## Saturday, October 20, 2018

### Flavors of Sampling in Ray Tracing

Most "ray tracers" these days are what we used to call "path tracers" or "Monte Carlo ray tracers".   Because they all have about the same core architecture, this short hand is taking over.

These ray tracers have variants but a big one is whether the ray tracing is:
• Batch: run your ray tracer in the background until done (e.g., movie renderers)
• Realtime: run what you can in 30ms or some other frame time (e.g. game renderers go RTX!)
• Progressive: just keep updating the image to make it less noisy as you trace more rays (e.g., a lighting program used by at artist in a studio or engineering firm)
For batch rendering let's pretend for now we are only getting noise from antialiasing the pixels so we have a fundamentally 2D program.   This typically has something like the following for each pixel (i,j):

pixel_color = (0,0,0)
for s = 0 to N-1
u =  random_from_0_to_1()
v =  random_from_0_to_1()
pixel_color += sample_ color(i+u,j+v)
pixel_color /= N

That "sample_color()" does whatever it does to sample a font or whatever.    The first thing that bites you is the diminishing return associated with Monte Carlo methods:   error = constant / sqrt(num_samples).     So to halve the error we need 4X the samples.

Don Mitchell has a nice paper that explains that if you take "stratified" samples, you get better error rates for most functions.    In the case of 2D with edges the error = constant / num_samples.   That is LOADS better.   In graphics a common what to stratify samples is called "jittering" where you usually take a perfect square number of samples in each pixel: N = n*n.   This yields the code:

pixel_color = (0,0,0)
for s = 0 to n-1
for t = 0 to n-1
u =  (s + random_from_0_to_1()) / n
v =  (t + random_from_0_to_1()) / n
pixel_color += sample_ color(i+u,j+v)

Visually the difference in the pattern of the samples is more obvious.   There is a very nice blog post on the details of this sampling here, and it includes this nice figure from Suffern's book:

It turns out that you can replace the random samples not only with jittered sample, but with a regular grid and you will converge to the right answer.   But better still you can use quasi-random samples which makes this a quasi-Monte Carlo method (QMC).   The code is largely the same!   Just replace the (u,v) part above.    The theory that justifies it is a bit different, but the key thing is the points need to be "uniform" and not tend to clump anywhere.   These QMC methods have been investigated in detail by my friend and coworker Alex Keller.   The simplest QMC method is, like the jittering, best accomplished if you know N (but it doesn't need to be restricted to a perfect square).   A famous and good one is the Hammersley Point set.   Here's a picture from Wolfram:
It's regular and uniform, but not too regular.

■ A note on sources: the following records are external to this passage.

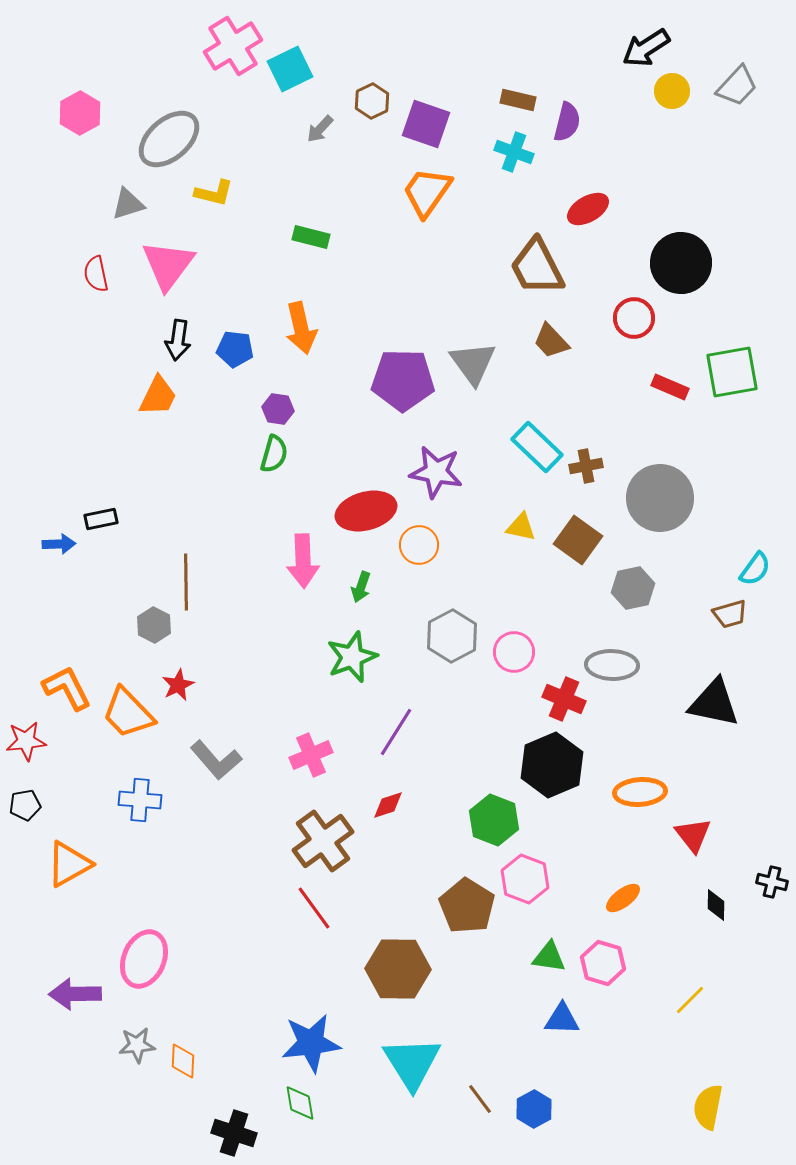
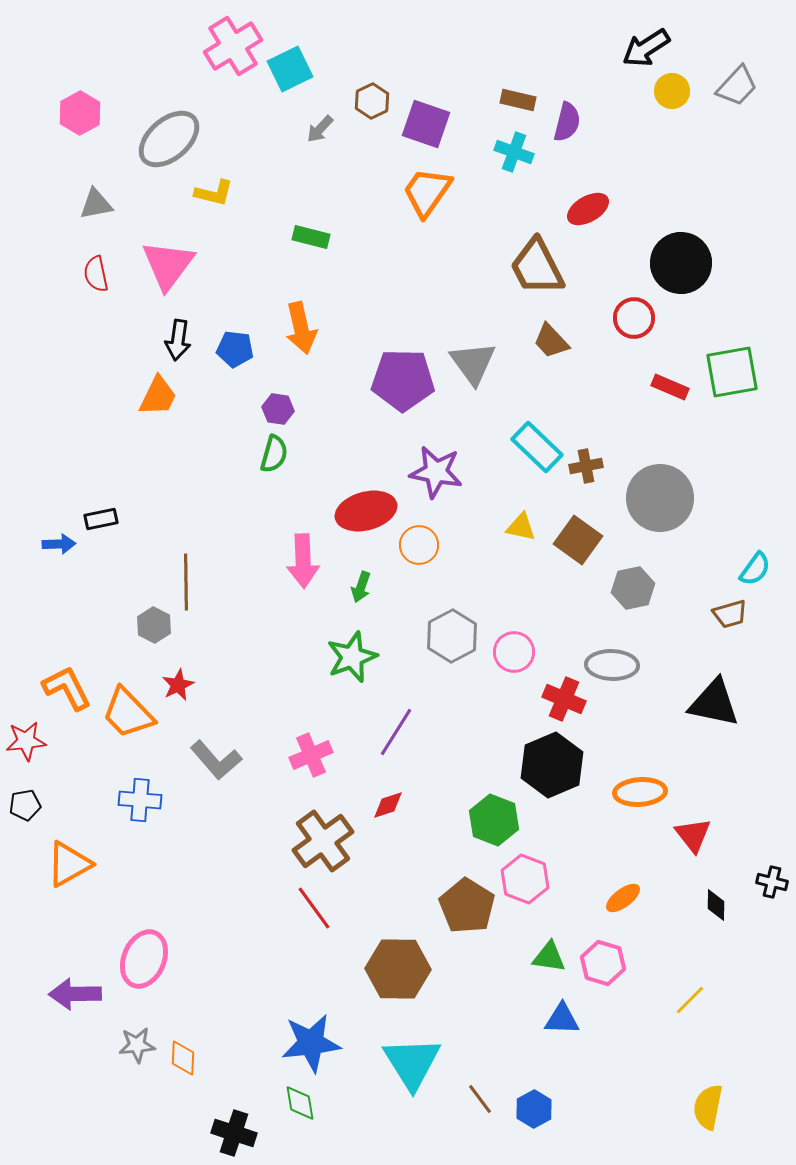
gray triangle at (128, 204): moved 32 px left; rotated 6 degrees clockwise
orange diamond at (183, 1061): moved 3 px up
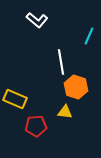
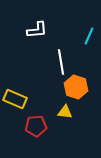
white L-shape: moved 10 px down; rotated 45 degrees counterclockwise
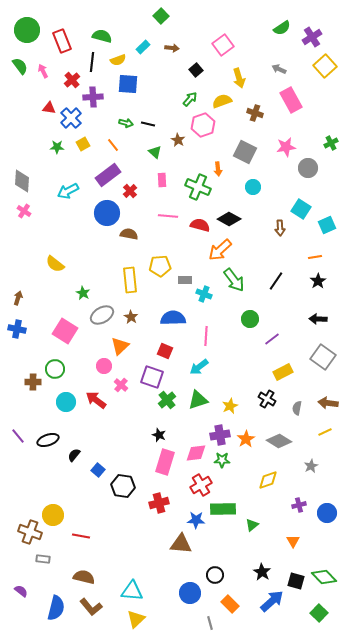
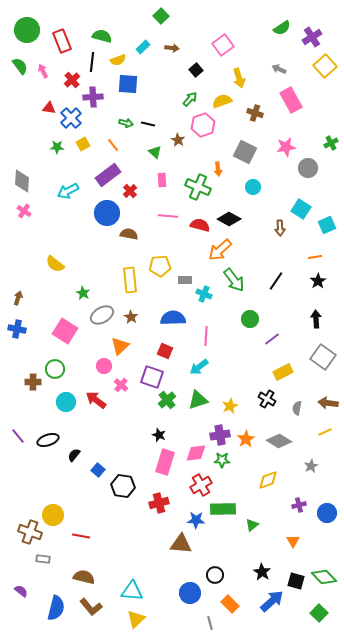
black arrow at (318, 319): moved 2 px left; rotated 84 degrees clockwise
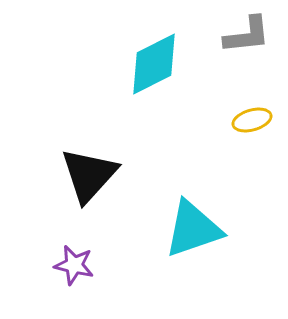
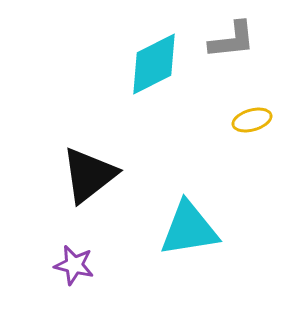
gray L-shape: moved 15 px left, 5 px down
black triangle: rotated 10 degrees clockwise
cyan triangle: moved 4 px left; rotated 10 degrees clockwise
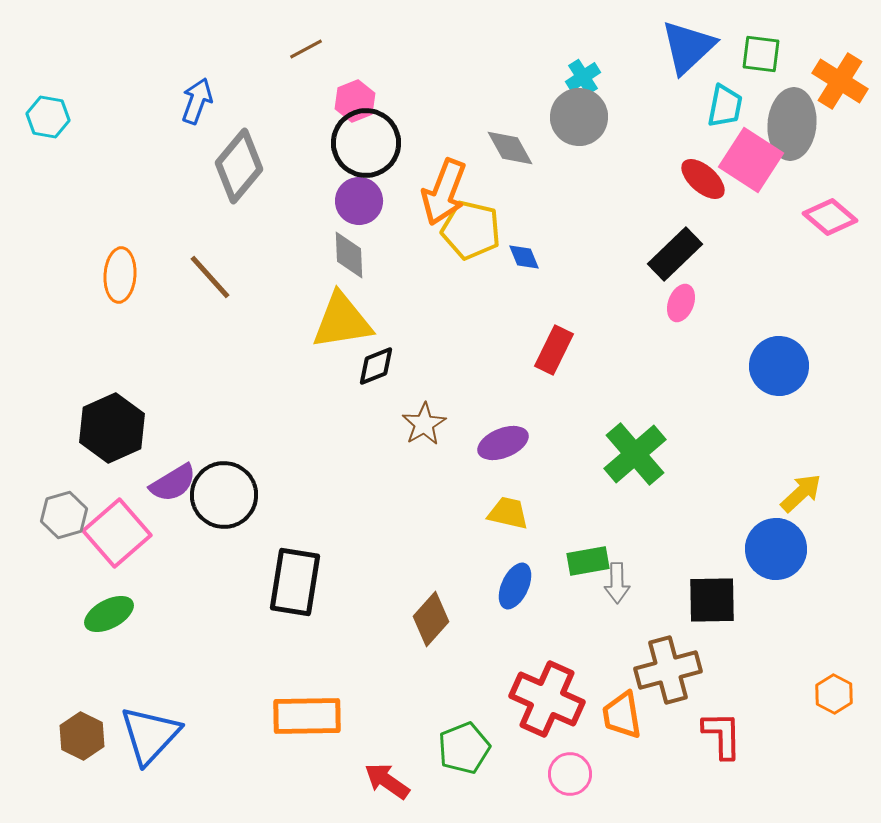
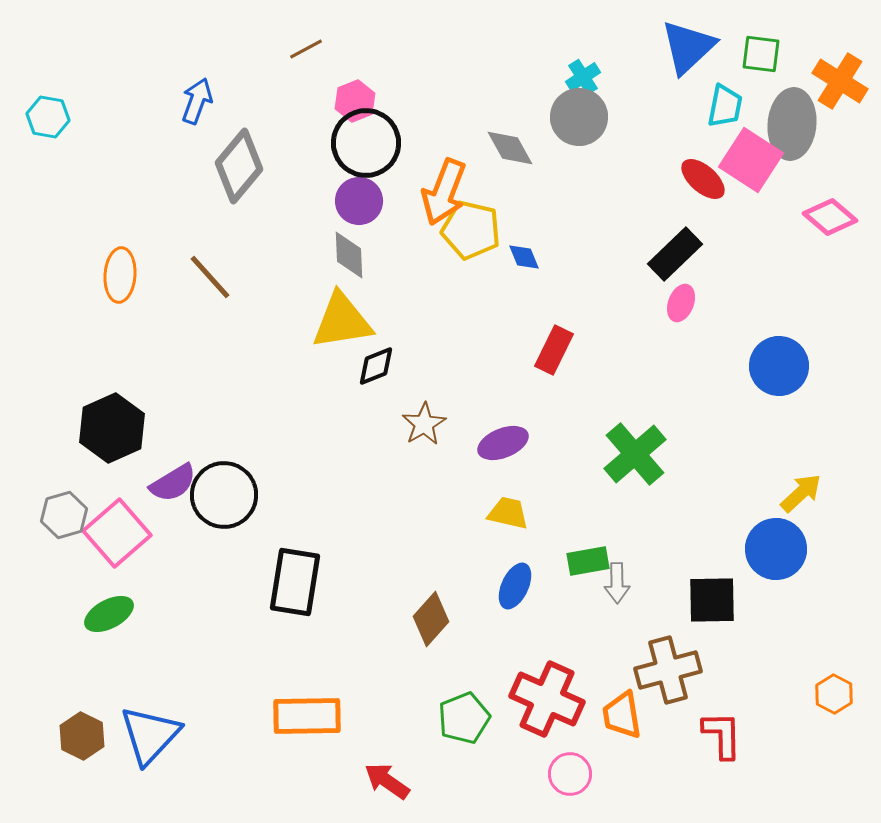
green pentagon at (464, 748): moved 30 px up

In 2D these sampling patterns, jittering and QMC are way way better than pure random.   However, there is no free lunch.   In a general path tracer, it is more than a 2D problem.   The program might look like this:

For every pixel
for example sample
pick u,v for screen
pick a time t
pick an a,b on lens
if ray hits something
pick a u',v' for light sampling
pick a u",v" for BRDF sampling
recurse

If you track your random number generation and you take 3 diffuse bounces with shadow rays that will be nine random numbers.    You could think of a ray path through the scene as something that gets generated by a function:

ray_path get_ray_path(u, u', u", u'", u"", u""', ....)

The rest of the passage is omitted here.